═════ Recorded information ═════
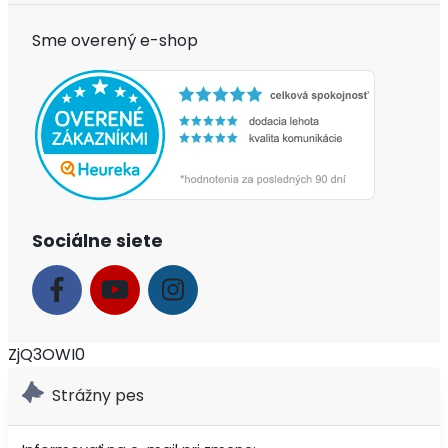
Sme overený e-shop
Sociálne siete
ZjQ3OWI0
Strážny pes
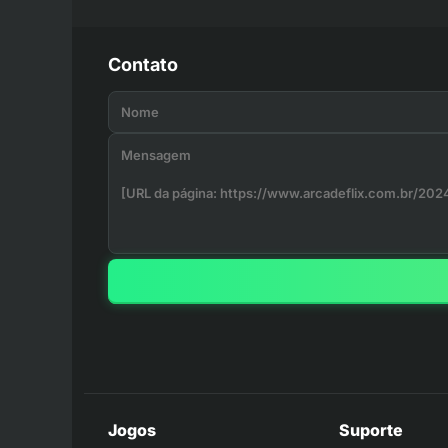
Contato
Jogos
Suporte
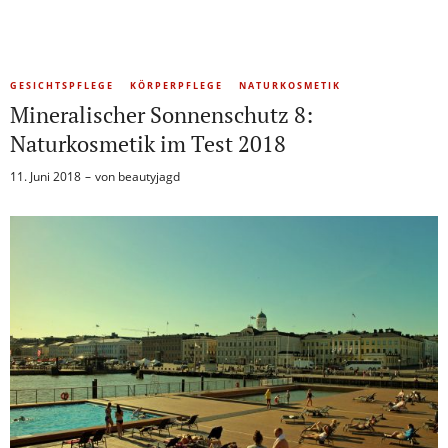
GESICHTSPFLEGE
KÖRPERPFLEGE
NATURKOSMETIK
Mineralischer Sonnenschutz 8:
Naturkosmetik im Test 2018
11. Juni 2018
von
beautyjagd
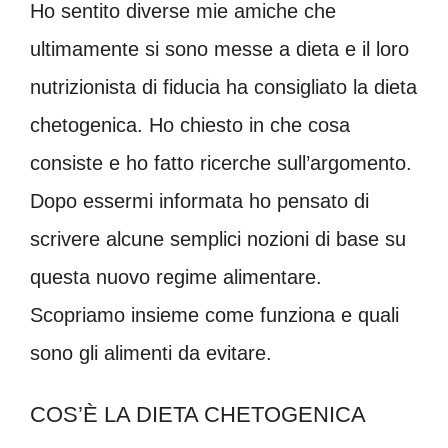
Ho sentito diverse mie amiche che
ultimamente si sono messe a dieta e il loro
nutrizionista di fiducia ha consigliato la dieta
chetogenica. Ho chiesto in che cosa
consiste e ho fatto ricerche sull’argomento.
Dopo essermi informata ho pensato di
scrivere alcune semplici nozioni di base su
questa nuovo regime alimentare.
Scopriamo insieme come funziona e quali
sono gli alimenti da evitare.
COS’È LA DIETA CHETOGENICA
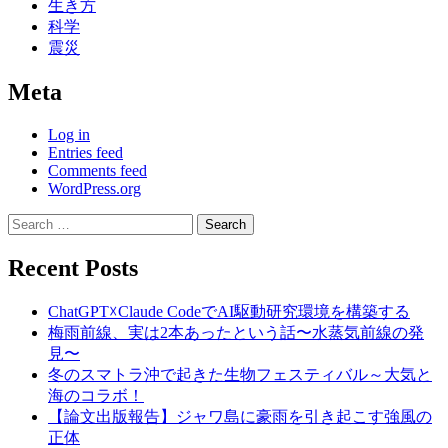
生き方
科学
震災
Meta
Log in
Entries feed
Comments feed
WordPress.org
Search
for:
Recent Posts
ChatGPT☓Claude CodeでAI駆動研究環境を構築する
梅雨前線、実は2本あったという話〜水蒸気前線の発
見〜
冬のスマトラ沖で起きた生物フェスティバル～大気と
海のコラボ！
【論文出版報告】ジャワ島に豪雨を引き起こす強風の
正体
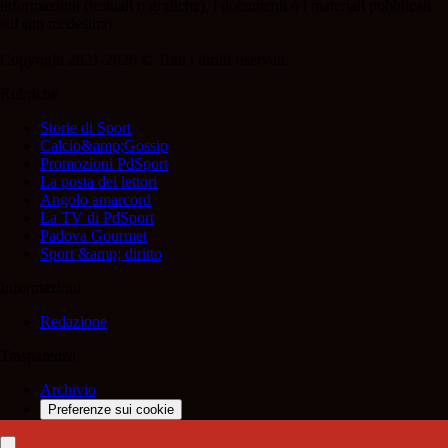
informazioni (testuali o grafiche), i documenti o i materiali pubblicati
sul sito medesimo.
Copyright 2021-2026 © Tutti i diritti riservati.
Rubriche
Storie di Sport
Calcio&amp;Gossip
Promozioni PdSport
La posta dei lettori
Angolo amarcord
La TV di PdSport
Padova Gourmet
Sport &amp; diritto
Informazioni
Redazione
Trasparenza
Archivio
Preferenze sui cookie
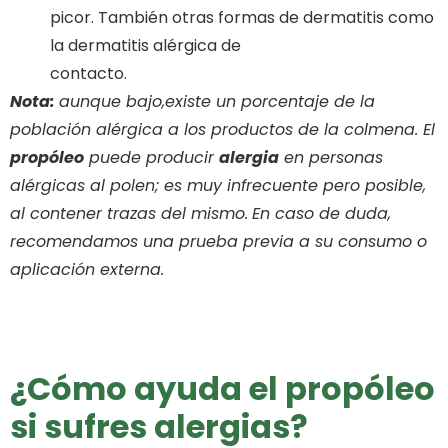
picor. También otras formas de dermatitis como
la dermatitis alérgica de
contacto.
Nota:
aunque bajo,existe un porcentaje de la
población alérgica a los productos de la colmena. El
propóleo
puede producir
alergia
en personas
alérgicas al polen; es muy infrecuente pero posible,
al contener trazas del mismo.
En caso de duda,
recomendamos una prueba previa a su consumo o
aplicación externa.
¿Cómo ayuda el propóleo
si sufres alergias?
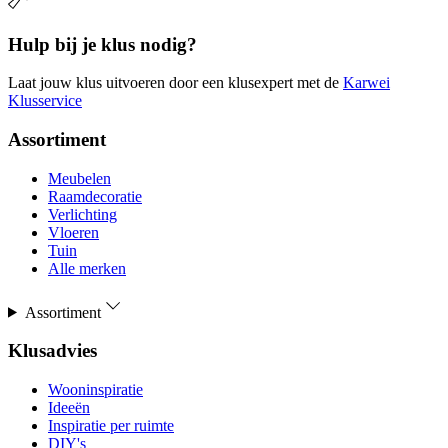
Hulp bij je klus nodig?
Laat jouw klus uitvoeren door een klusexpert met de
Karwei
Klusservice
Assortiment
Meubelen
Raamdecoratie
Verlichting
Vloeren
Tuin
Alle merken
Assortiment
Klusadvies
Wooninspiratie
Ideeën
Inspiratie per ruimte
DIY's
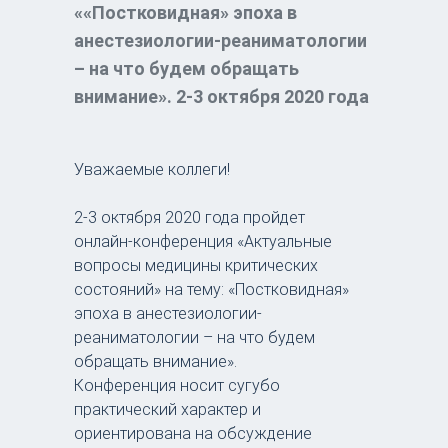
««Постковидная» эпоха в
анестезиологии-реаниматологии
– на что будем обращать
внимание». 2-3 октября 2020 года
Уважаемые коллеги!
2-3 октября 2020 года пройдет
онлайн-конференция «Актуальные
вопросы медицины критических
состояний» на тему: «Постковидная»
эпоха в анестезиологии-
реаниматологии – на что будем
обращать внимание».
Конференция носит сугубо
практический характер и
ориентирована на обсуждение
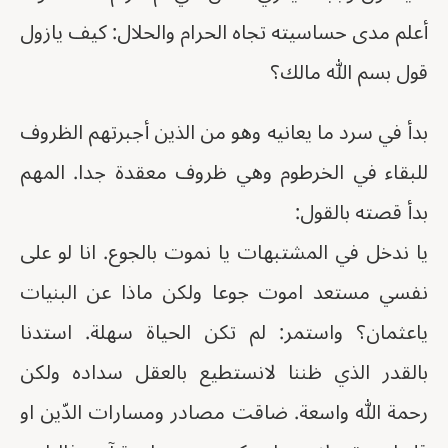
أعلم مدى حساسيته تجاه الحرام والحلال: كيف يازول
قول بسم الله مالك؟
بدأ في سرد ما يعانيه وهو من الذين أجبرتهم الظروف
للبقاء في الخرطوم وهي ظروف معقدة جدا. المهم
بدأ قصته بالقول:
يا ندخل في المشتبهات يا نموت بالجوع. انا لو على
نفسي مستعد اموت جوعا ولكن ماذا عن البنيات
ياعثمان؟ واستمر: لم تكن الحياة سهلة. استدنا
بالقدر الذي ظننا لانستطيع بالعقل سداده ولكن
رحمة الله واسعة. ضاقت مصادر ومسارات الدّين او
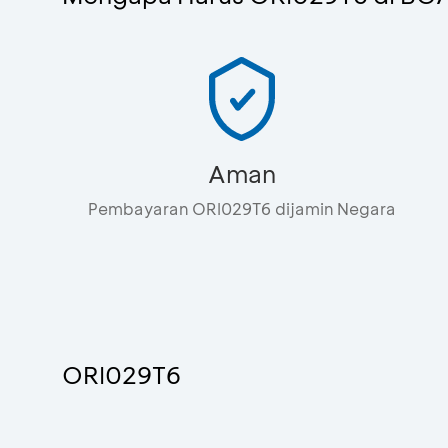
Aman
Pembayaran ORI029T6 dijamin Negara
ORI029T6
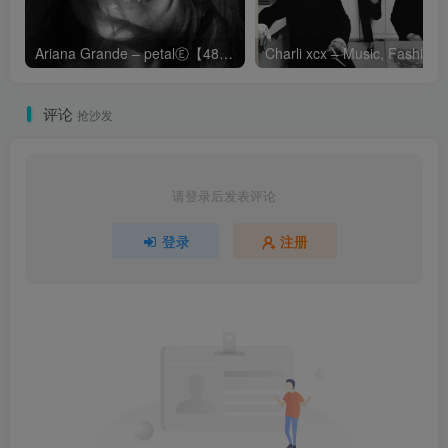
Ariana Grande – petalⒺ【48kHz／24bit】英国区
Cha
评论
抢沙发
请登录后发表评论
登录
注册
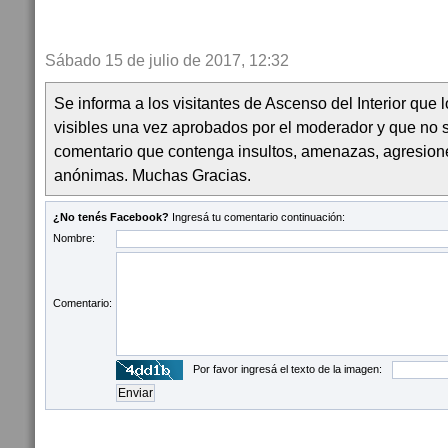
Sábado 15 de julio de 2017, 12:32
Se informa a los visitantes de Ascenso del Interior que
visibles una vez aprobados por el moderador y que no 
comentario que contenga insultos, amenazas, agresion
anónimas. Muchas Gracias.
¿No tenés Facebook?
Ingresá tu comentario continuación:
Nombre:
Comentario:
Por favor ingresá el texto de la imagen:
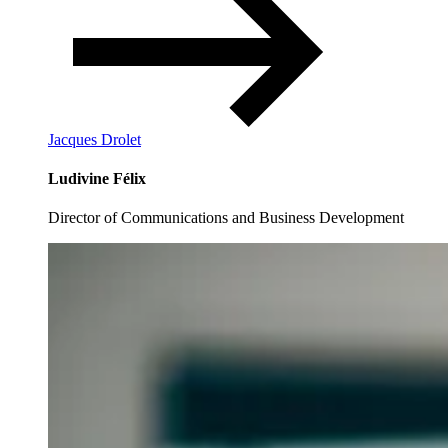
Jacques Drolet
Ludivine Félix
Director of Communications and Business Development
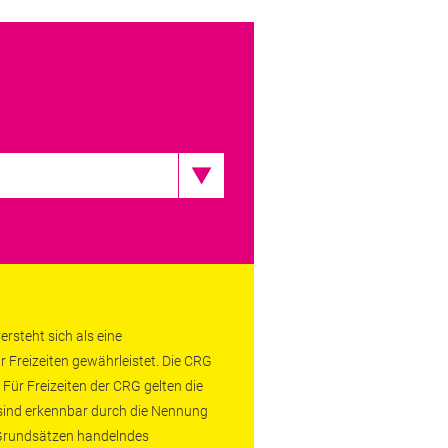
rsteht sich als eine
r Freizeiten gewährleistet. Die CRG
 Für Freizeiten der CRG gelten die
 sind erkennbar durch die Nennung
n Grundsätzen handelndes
═════
The entries are to be written out in full and exactly, apart from the pictures.

▶ _Task output_
Sme overený e-shop
Sociálne siete
ZjQ3OWI0
Strážny pes
Contato
Jogos
Suporte
GESICHTSPFLEGE
KÖRPERPFLEGE
NATURKOSMETIK
Mineralischer Sonnenschutz 8:
Naturkosmetik im Test 2018
11. Juni 2018
von
beautyjagd
Ho sentito diverse mie amiche che
ultimamente si sono messe a dieta e il loro
nutrizionista di fiducia ha consigliato la dieta
chetogenica. Ho chiesto in che cosa
consiste e ho fatto ricerche sull’argomento.
Dopo essermi informata ho pensato di
scrivere alcune semplici nozioni di base su
questa nuovo regime alimentare.
Scopriamo insieme come funziona e quali
sono gli alimenti da evitare.
COS’È LA DIETA CHETOGENICA
生き方
科学
震災
Meta
Log in
Entries feed
Comments feed
WordPress.org
Search
for:
Recent Posts
ChatGPT☓Claude CodeでAI駆動研究環境を構築する
梅雨前線、実は2本あったという話〜水蒸気前線の発
見〜
冬のスマトラ沖で起きた生物フェスティバル～大気と
海のコラボ！
【論文出版報告】ジャワ島に豪雨を引き起こす強風の
正体
informazioni (testuali o grafiche), i documenti o i materiali pubblicati
sul sito medesimo.
Copyright 2021-2026 © Tutti i diritti riservati.
Rubriche
Storie di Sport
Calcio&amp;Gossip
Promozioni PdSport
La posta dei lettori
Angolo amarcord
La TV di PdSport
Padova Gourmet
Sport &amp; diritto
Informazioni
Redazione
Trasparenza
Archivio
Preferenze sui cookie
picor. También otras formas de dermatitis como
la dermatitis alérgica de
contacto.
Nota:
aunque bajo,existe un porcentaje de la
población alérgica a los productos de la colmena. El
propóleo
puede producir
alergia
en personas
alérgicas al polen; es muy infrecuente pero posible,
al contener trazas del mismo.
En caso de duda,
recomendamos una prueba previa a su consumo o
aplicación externa.
¿Cómo ayuda el propóleo
si sufres alergias?
Hulp bij je klus nodig?
Laat jouw klus uitvoeren door een klusexpert met de
Karwei
Klusservice
Assortiment
Meubelen
Raamdecoratie
Verlichting
Vloeren
Tuin
Alle merken
Assortiment
Klusadvies
Wooninspiratie
Ideeën
Inspiratie per ruimte
DIY's
««Постковидная» эпоха в
анестезиологии-реаниматологии
– на что будем обращать
внимание». 2-3 октября 2020 года
Уважаемые коллеги!
2-3 октября 2020 года пройдет
онлайн-конференция «Актуальные
вопросы медицины критических
состояний» на тему: «Постковидная»
эпоха в анестезиологии-
реаниматологии – на что будем
обращать внимание».
Конференция носит сугубо
практический характер и
ориентирована на обсуждение
أعلم مدى حساسيته تجاه الحرام والحلال: كيف يازول
قول بسم الله مالك؟
بدأ في سرد ما يعانيه وهو من الذين أجبرتهم الظروف
للبقاء في الخرطوم وهي ظروف معقدة جدا. المهم
بدأ قصته بالقول:
يا ندخل في المشتبهات يا نموت بالجوع. انا لو على
نفسي مستعد اموت جوعا ولكن ماذا عن البنيات
ياعثمان؟ واستمر: لم تكن الحياة سهلة. استدنا
بالقدر الذي ظننا لانستطيع بالعقل سداده ولكن
رحمة الله واسعة. ضاقت مصادر ومسارات الدّين او
Aman
Pembayaran ORI029T6 dijamin Negara
ORI029T6
Ariana Grande – petalⒺ【48kHz／24bit】英国区
Cha
评论
抢沙发
请登录后发表评论
登录
注册
Sábado 15 de julio de 2017, 12:32
Se informa a los visitantes de Ascenso del Interior que
visibles una vez aprobados por el moderador y que no 
comentario que contenga insultos, amenazas, agresion
anónimas. Muchas Gracias.
¿No tenés Facebook?
Ingresá tu comentario continuación:
Nombre:
Comentario:
Por favor ingresá el texto de la imagen:
Jacques Drolet
Ludivine Félix
Director of Communications and Business Development
rsteht sich als eine
r Freizeiten gewährleistet. Die CRG
 Für Freizeiten der CRG gelten die
 sind erkennbar durch die Nennung
n Grundsätzen handelndes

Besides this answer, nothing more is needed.